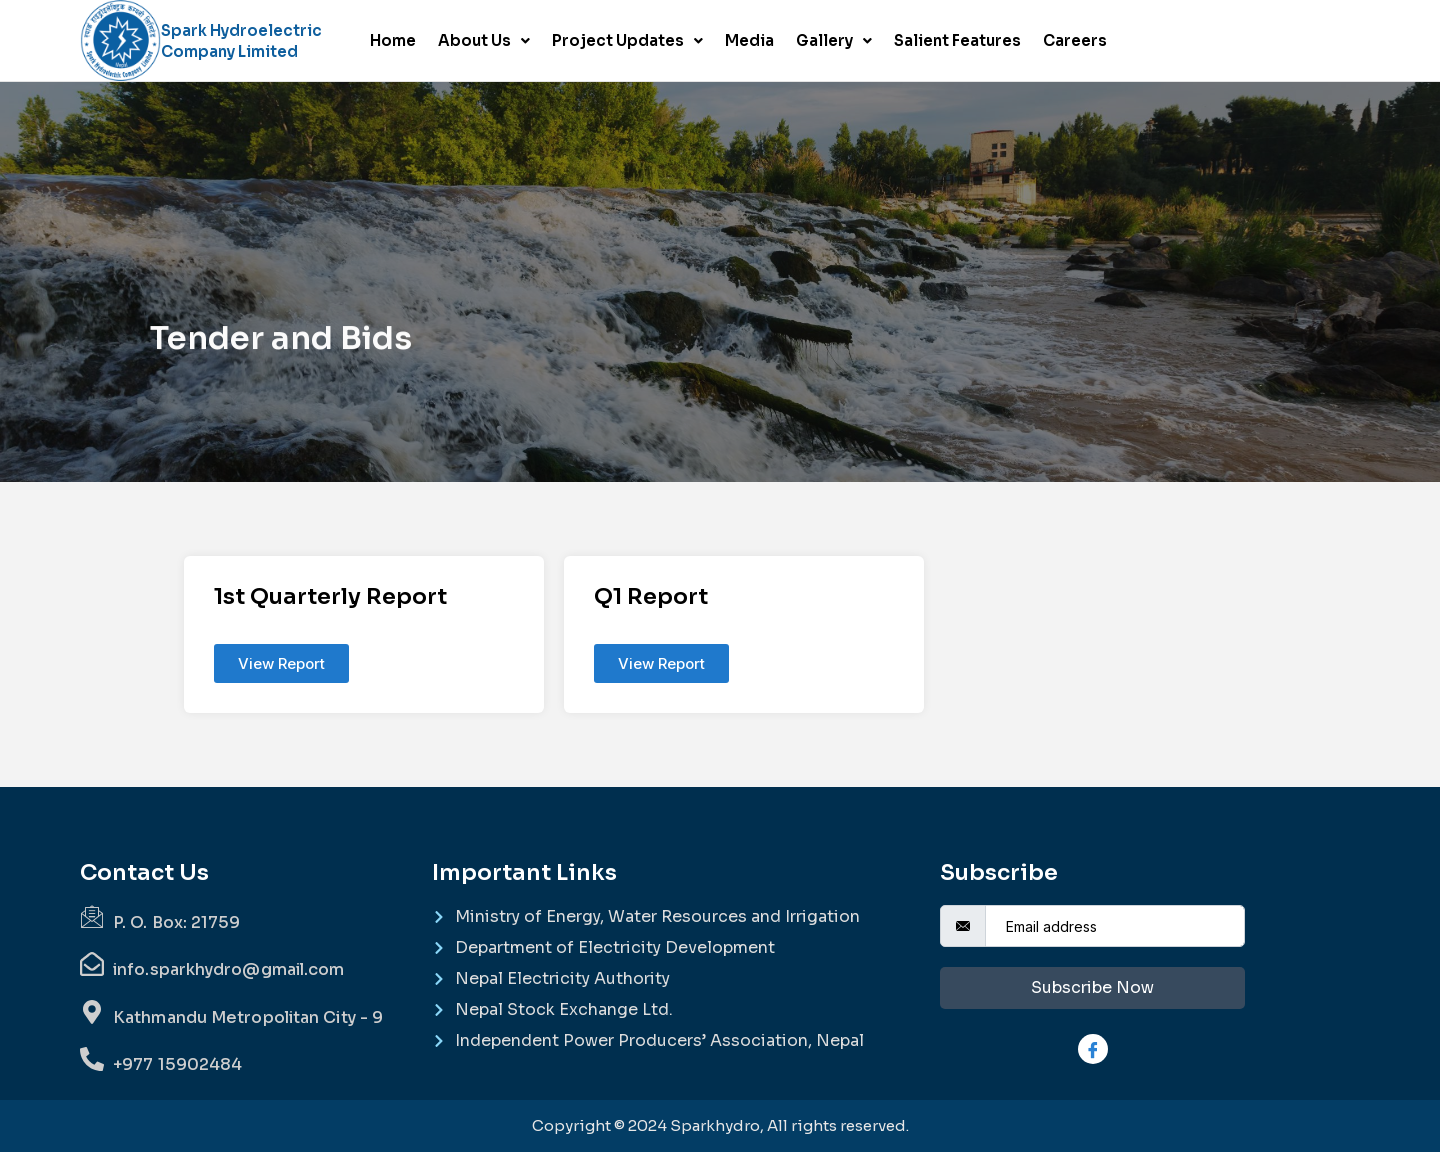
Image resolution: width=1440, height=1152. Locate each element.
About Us (484, 40)
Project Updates (627, 40)
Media (749, 40)
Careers (1075, 40)
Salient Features (957, 40)
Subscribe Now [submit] (1092, 987)
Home (393, 40)
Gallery (834, 40)
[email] (1115, 926)
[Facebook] (1093, 1049)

#####

◆ **Instructions for the task**
Make an exact copy of all entries above, dropping the images.

◆ **Answer section**
Image resolution: width=1440, height=1152. Locate each element.
About Us (484, 40)
Project Updates (627, 40)
Media (749, 40)
Careers (1075, 40)
Salient Features (957, 40)
Subscribe Now [submit] (1092, 987)
Home (393, 40)
Gallery (834, 40)
[email] (1115, 926)
[Facebook] (1093, 1049)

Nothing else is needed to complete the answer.